Anyway, the first workshop was about skills/abilities - things you can learn and can do. So, not "being honest", but "determing priorities", or whatever.
Now, these things come with a LOT of homework. I've been working on the "big" part of my homework assignment for a few hours now, and I'm pretty much done... Except, now I'm stumped on the "lesser" part. The first part was going through a list of hundreds of skills and deciding which ones I possessed, and which ones I wanted to learn/grow in.
Now, the smaller part is putting them on a matrix of "how much do you like doing it" on one axis, and "how good are you at it" on the other. Some are obvious, but I'm really struggling with things I can but don't like, and things I don't have a good grasp of but might enjoy. There's plenty of things I can do, but there's fairly little I really enjoy doing (and there's still no jobs involving hiding away in blanket forts with bottles of whiskey at the moment, so, bah). Most importantly, I actively avoid doing things I'm not good at, and I almost always at least somewhat enjoy doing things I'm good at, simply because I'm good at them.
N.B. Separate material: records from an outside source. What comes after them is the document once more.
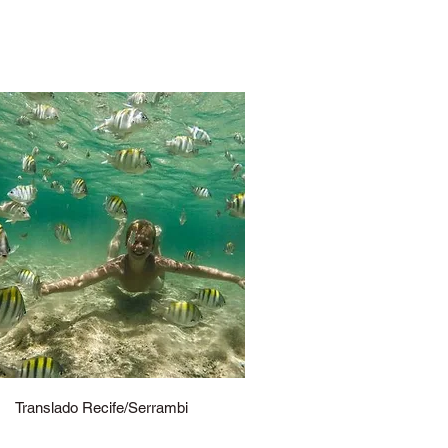
Translado Recife/Serrambi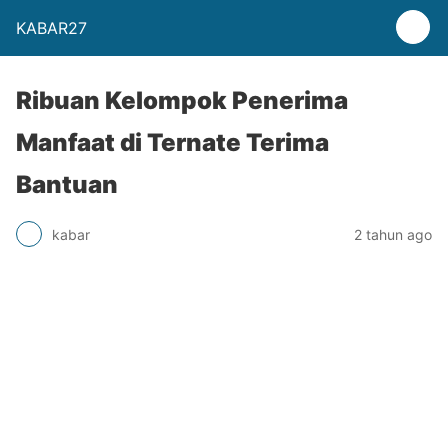
KABAR27
Ribuan Kelompok Penerima
Manfaat di Ternate Terima
Bantuan
kabar
2 tahun ago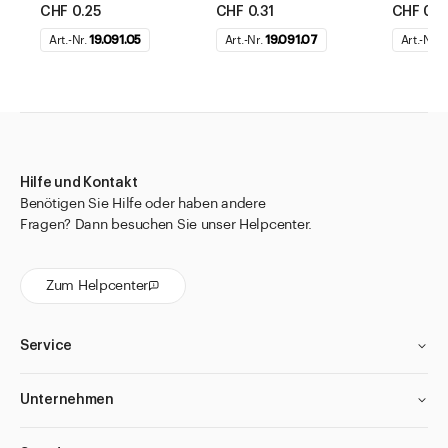
CHF 0.25
CHF 0.31
CHF 0.4
Art.-Nr.
19.091.05
Art.-Nr.
19.091.07
Art.-Nr.
1
Hilfe und Kontakt
Benötigen Sie Hilfe oder haben andere
Fragen? Dann besuchen Sie unser Helpcenter.
Zum Helpcenter
Service
Unternehmen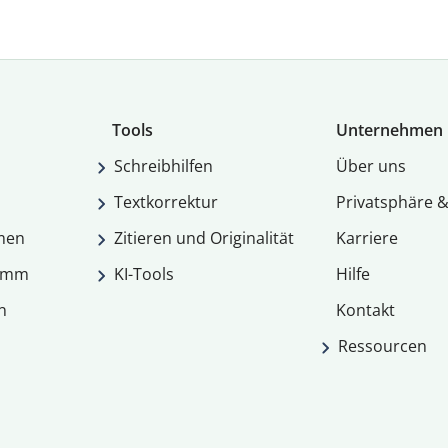
Tools
Unternehmen
Schreibhilfen
Über uns
Textkorrektur
Privatsphäre &
men
Zitieren und Originalität
Karriere
ramm
KI-Tools
Hilfe
n
Kontakt
Ressourcen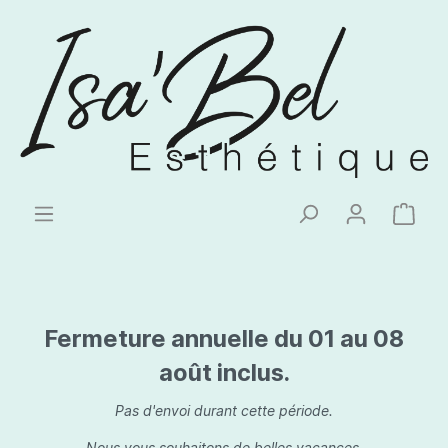
Fermeture annuelle du 01 au 08
août inclus.
Pas d'envoi durant cette période.
Nous vous souhaitons de belles vacances.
The skills you can but don't like are called the "burnout cards" and are, of course, to be avoided...And considering how close to a burnout I was when I got fired, I'm pretty sure this is partly due to doing stuff I didn't actually enjoy...Except I really can't tell. this may be a problem in my head, but I'm really having trouble distinguishing things. No, I don't enjoy doing data input. but I'm good at it, and I don't mind it, and it's something that's regularly really useful and saves a lot of time down the line. I'm not particularly enthralled writing working procedures, but I'm fairly good at it and I don't mind. There's literally not a single skill on there I'm good at and hate doing - if I hate it, I've never learned it. And, vice versa, if I'm no good at it, I don't like doing it, even if I might learn to like it later on. This exercise really goes straight to where my problem lies with looking for a new job.